An annotated controller

This kind of page will have no URL mapping in the openmrs-servlet.xml file.

    1. Copy the annotated controller to the omod/src/main/java source folder while preserving the original package name, as you may already know, the methods of an annotated controller can have return types, if the return type is a String, look for all the returned values, if a returned value is path to some JSP i.e it is not a redirect or forward URL, then prefix module/legacyui to it. For example if a returned path is like the one below:

      Code Block
      languagejava
      admin/users/userForm


      It would become:

      Code Block
      languagejava
      module/legacyui/admin/users/userForm
    2. Be sure to test that the page is still fully functional after moving it.

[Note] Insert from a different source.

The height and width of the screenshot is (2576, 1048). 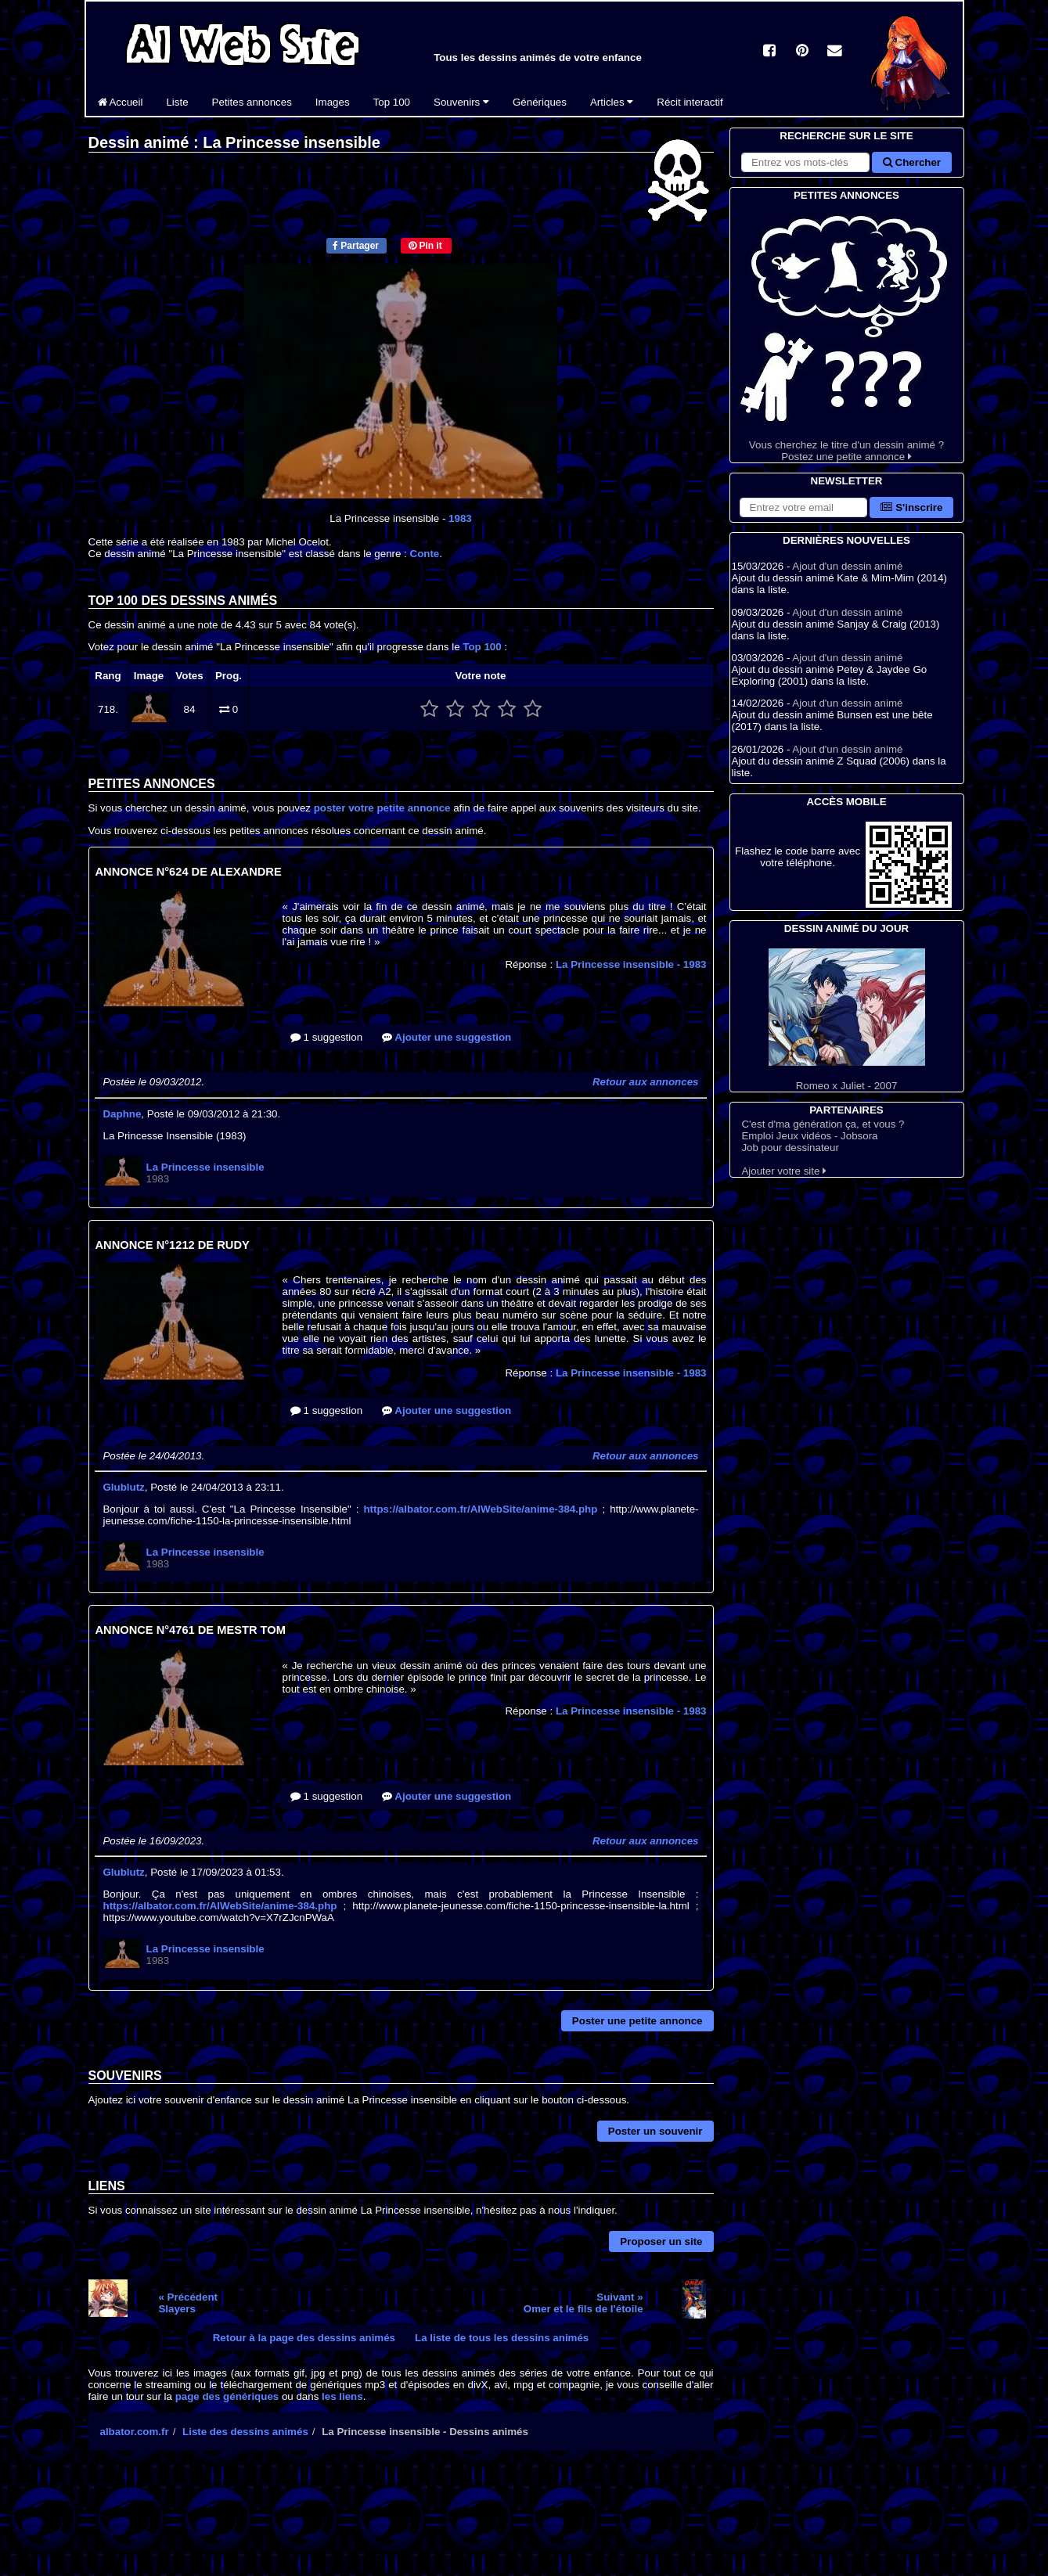 What do you see at coordinates (611, 102) in the screenshot?
I see `Articles [button]` at bounding box center [611, 102].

If a page has no controller

    1. Add an annotated controller to the module, and then the controller method is mapped to the original path URL and its return value becomes the path to the relevant JSP in that was moved to the module. A good example of a controller in the module that does this is the AdminPageController which looks like below:

      Code Block
      languagejava
      @Controller
      public class AdminPageController {
         
         @RequestMapping(value = "admin/index")
         public String displayAdminIndex() {
            return "module/legacyui/admin/index";
         }
      

      Note that the main admin JSP page in the platform had no controller, the request URL for it was /admin/index.htm and the JSP to it was located at in WEB-INF/view/admin/index.jsp, so we override it by mapping our new controller method to admin/index and then we return the same path but with module/legacyui prefixed to it since the page has been moved to the legacy UI module.

       

    2. Be sure to test that the page is still fully functional after moving it.

 

Info

If you think about it, in the module project structure we don't really have the module/legacyui folder but we keep prefixing the formView property value and the return paths from the annotated controllers with module/legacyui and things work magically, this is because modules resources like JSPs get copied by the module engine to the module/myModuleId folder at run time when the module is installed where myModuleId is the module's unique id which in this case is legacyui.

Move, Update and Run Unit tests

Most of the controllers for the pages have unit tests, move the test classes as well if any and update them accordingly, run the tests to ensure that they still pass before committing your changes.

Remember to update test classes you move to extend BaseModuleWebContextSensitiveTest for those that require a web context or BaseModuleContextSensitiveTest for the ones that don't.